Jumping ahead to elephants, as I must get some sleep (you see I could write books on critters), and I'll skip the Galapagos for now.
The last book I represented was written by Caitlin O'Connell's The Elephant's Secret Sense. I represented her, even though I'd stopped being an agent. I'd transitioned from representing an author to 20-30 editors to presenting one book to 20-30 students at at time. Part of how I chose the High School age to teach was after working at Drumlin Farm as a Naturalist when I first returned to MA , at the age of 40, having left when I was 17. I'd been teaching for 4-5 years when Caitlin approached me. Caitlin's book is magnificent and I hope to one day volunteer my meager services to her in Namibia, Malaysia or Maui. Please read all her books on Elephants or go see her at the Explorers Club in NYC in April. She is also leading some research on the reefs in Hawaii and The British Virgin Islands.
Octopus and Elephants. For those of us who love animals; they are some of the most adaptive and easy to reason with as a human.

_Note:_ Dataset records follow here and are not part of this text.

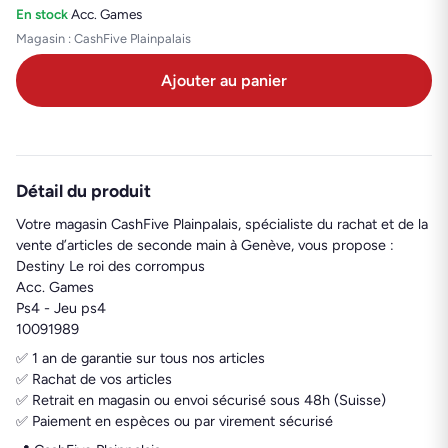
En stock
·
Acc. Games
Magasin : CashFive Plainpalais
Ajouter au panier
Détail du produit
Votre magasin CashFive Plainpalais, spécialiste du rachat et de la
vente d’articles de seconde main à Genève, vous propose :
Destiny Le roi des corrompus
Acc. Games
Ps4 - Jeu ps4
10091989
✅ 1 an de garantie sur tous nos articles
✅ Rachat de vos articles
✅ Retrait en magasin ou envoi sécurisé sous 48h (Suisse)
✅ Paiement en espèces ou par virement sécurisé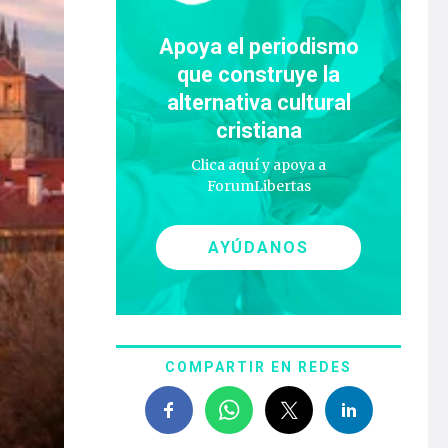
Apoya el periodismo
que construye la
alternativa cultural
cristiana
Clica aquí y apoya a
ForumLibertas
AYÚDANOS
COMPARTIR EN REDES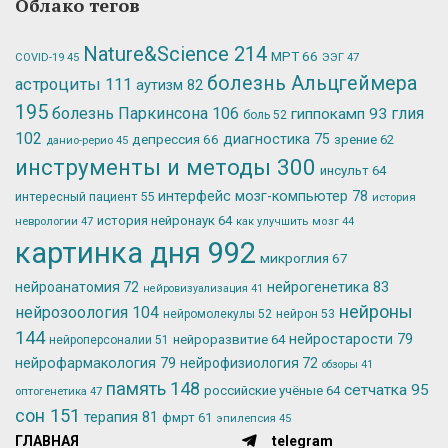
Облако тегов
Nature&Science
214
МРТ
66
ЭЭГ
47
COVID-19
45
болезнь Альцгеймера
астроциты
111
аутизм
82
195
болезнь Паркинсона
106
глия
гиппокамп
93
боль
52
102
депрессия
66
диагностика
75
зрение
62
данио-рерио
45
инструменты и методы
300
инсульт
64
интерфейс мозг-компьютер
78
интересный пациент
55
история
история нейронаук
64
неврологии
47
как улучшить мозг
44
картинка дня
992
микроглия
67
нейрогенетика
83
нейроанатомия
72
нейровизуализация
41
нейроны
нейрозоология
104
нейромолекулы
52
нейрон
53
144
нейростарости
79
нейроразвитие
64
нейроперсоналии
51
нейрофармакология
79
нейрофизиология
72
обзоры
41
память
148
сетчатка
95
российские учёные
64
оптогенетика
47
сон
151
терапия
81
фмрт
61
эпилепсия
45
ГЛАВНАЯ
telegram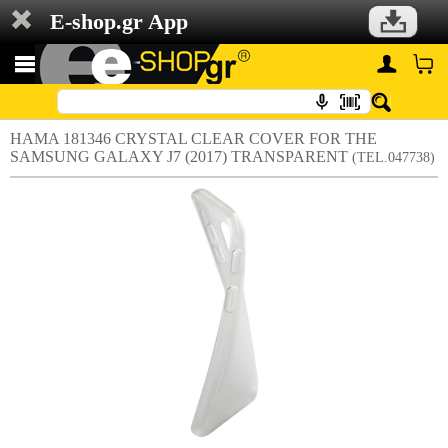
E-shop.gr App
HAMA 181346 CRYSTAL CLEAR COVER FOR THE
SAMSUNG GALAXY J7 (2017) TRANSPARENT
(TEL.047738)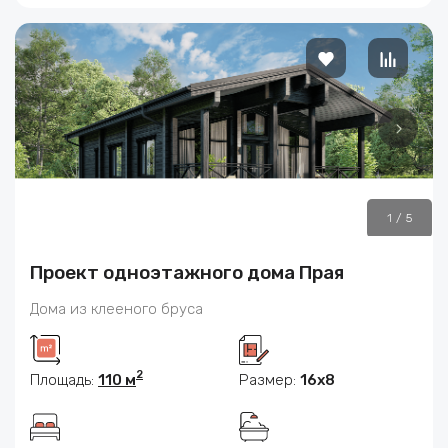
1
/
5
Проект одноэтажного дома Прая
Дома из клееного бруса
2
Площадь:
110 м
Размер:
16x8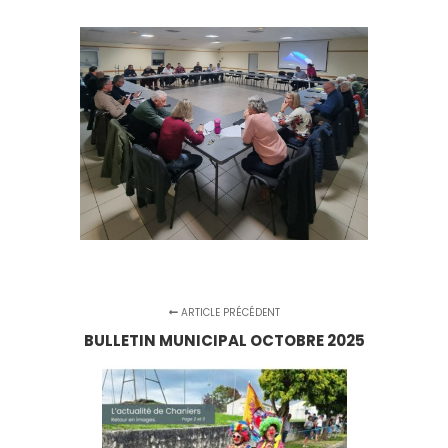
ARTICLE PRÉCÉDENT
BULLETIN MUNICIPAL OCTOBRE 2025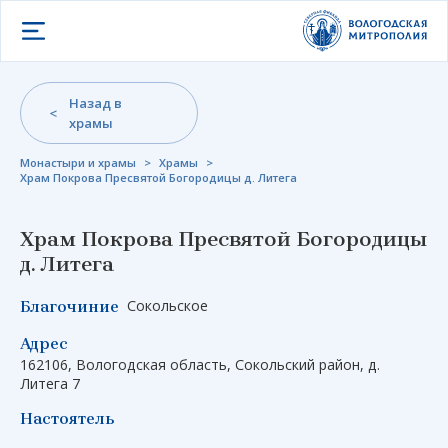
Открыть меню
Назад в
храмы
Монастыри и храмы
>
Храмы
>
Храм Покрова Пресвятой Богородицы д. Литега
Храм Покрова Пресвятой Богородицы
д. Литега
Сокольское
Благочиние
Адрес
162106, Вологодская область, Сокольский район, д.
Литега 7
Настоятель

Yes, REASON, but that's another story.
Which brings me Ganesh...the remover of obstacles. I gathered him up after a 4 day Seminar with Deepak Chopra the summer I asked for my divorce. The lessons and the mediation skills I learned at that retreat have sustained me through a tough time and now are feeding this new discipline of writing each night.
So Good Night, Octophants and Ganesh lovers around the globe, G'night!